** Source material follows **
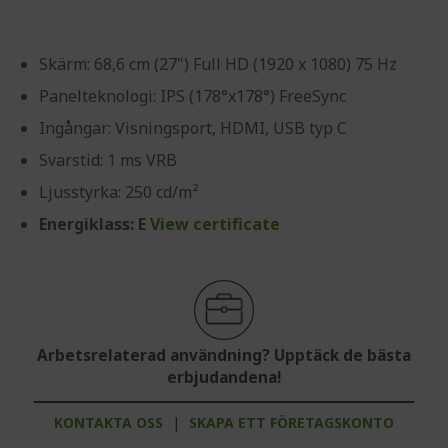
Skärm: 68,6 cm (27") Full HD (1920 x 1080) 75 Hz
Panelteknologi: IPS (178°x178°) FreeSync
Ingångar: Visningsport, HDMI, USB typ C
Svarstid: 1 ms VRB
Ljusstyrka: 250 cd/m²
Energiklass: E
View certificate
Arbetsrelaterad användning? Upptäck de bästa
erbjudandena!
KONTAKTA OSS
|
SKAPA ETT FÖRETAGSKONTO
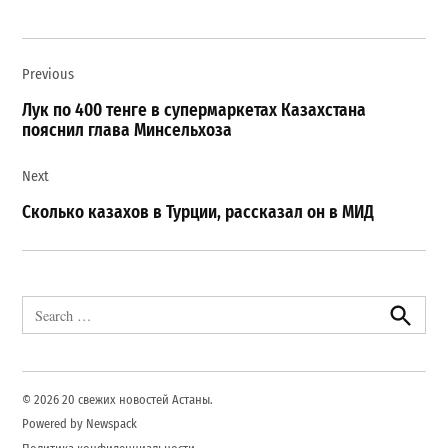
Навигация
Previous
по
записям
Лук по 400 тенге в супермаркетах Казахстана
пояснил глава Минсельхоза
Next
Сколько казахов в Турции, рассказал он в МИД
Search
for:
Search
© 2026 20 свежих новостей Астаны.
Powered by Newspack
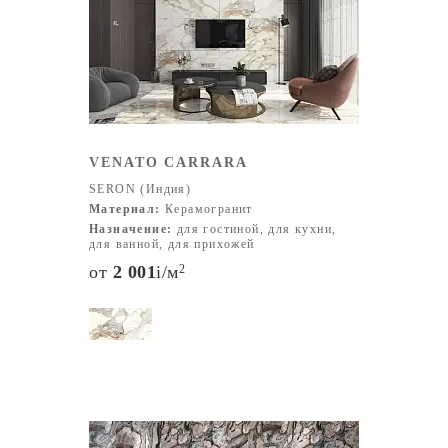
изделий.
Одним из ключевых этапов развития стало внедрение
технологии ТЕХНО-МРАМОР — инновационной
методики, позволяющей воспроизводить фактуру и
цвет натурального камня в гибкой форме плитки. Эта
технология открыла новые возможности для
дизайнеров и архитекторов, а также позволила Seron
VENATO CARRARA
выйти на международный рынок и предложить
SERON (Индия)
продукцию более чем в 60 странах мира.
Материал:
Керамогранит
Сегодня компания располагает собственной фабрикой и
Назначение:
для гостиной, для кухни,
прочными кооперативными связями с ведущими
для ванной, для прихожей
производителями. Производственная мощность Seron
от
2 001
i
/м
2
составляет 10 000 квадратных метров плитки в день,
что позволяет быстро реагировать на запросы клиентов
и постоянно обновлять ассортимент.
Размеры плитки Seron предлагает широкий выбор
форматов плитки, чтобы удовлетворить любые
дизайнерские задачи и архитектурные решения:
1200×1200 мм 800×1600 мм 1200×600 мм 900×1800 мм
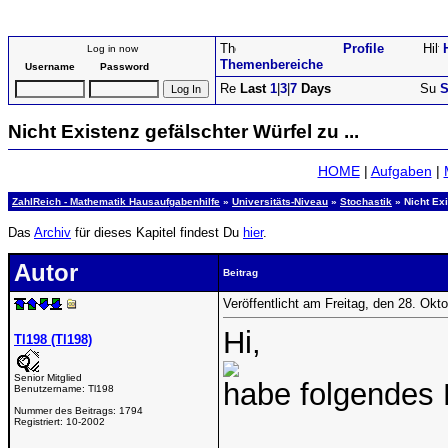
Profile
Log in now
Themenbereiche
Username
Password
Last
1
|
3
|
7
Days
S
Nicht Existenz gefälschter Würfel zu ...
HOME
|
Aufgaben
|
ZahlReich - Mathematik Hausaufgabenhilfe
»
Universitäts-Niveau
»
Stochastik
» Nicht Exi
Das
Archiv
für dieses Kapitel findest Du
hier
.
Autor
Beitrag
Veröffentlicht am Freitag, den 28. Ok
Hi,
Tl198 (Tl198)
Senior Mitglied
habe folgendes 
Benutzername:
Tl198
Nummer des Beitrags:
1794
Registriert:
10-2002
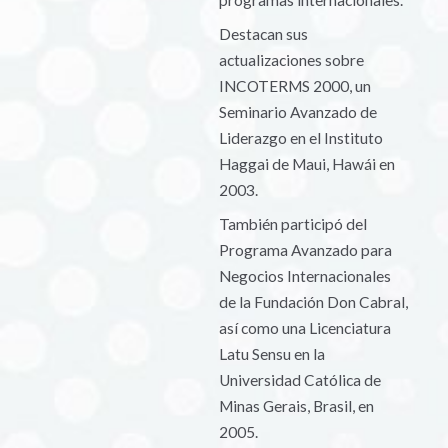
programas internacionales.
Destacan sus
actualizaciones sobre
INCOTERMS 2000, un
Seminario Avanzado de
Liderazgo en el Instituto
Haggai de Maui, Hawái en
2003.
También participó del
Programa Avanzado para
Negocios Internacionales
de la Fundación Don Cabral,
así como una Licenciatura
Latu Sensu en la
Universidad Católica de
Minas Gerais, Brasil, en
2005.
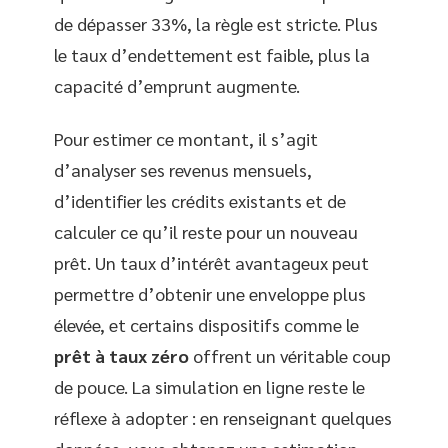
de dépasser 33%, la règle est stricte. Plus
le taux d’endettement est faible, plus la
capacité d’emprunt augmente.
Pour estimer ce montant, il s’agit
d’analyser ses revenus mensuels,
d’identifier les crédits existants et de
calculer ce qu’il reste pour un nouveau
prêt. Un taux d’intérêt avantageux peut
permettre d’obtenir une enveloppe plus
élevée, et certains dispositifs comme le
prêt à taux zéro
offrent un véritable coup
de pouce. La simulation en ligne reste le
réflexe à adopter : en renseignant quelques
** End of Source material **
Write down again, exactly as given, only the lines above that fall from the line with "технологии ТЕХНО-МРАМОР — инновационной" to the line with "Сегодня компания располагает", inclusive.

• [Response to this task]:
технологии ТЕХНО-МРАМОР — инновационной
методики, позволяющей воспроизводить фактуру и
цвет натурального камня в гибкой форме плитки. Эта
технология открыла новые возможности для
дизайнеров и архитекторов, а также позволила Seron
VENATO CARRARA
выйти на международный рынок и предложить
SERON (Индия)
продукцию более чем в 60 странах мира.
Материал:
Керамогранит
Сегодня компания располагает собственной фабрикой и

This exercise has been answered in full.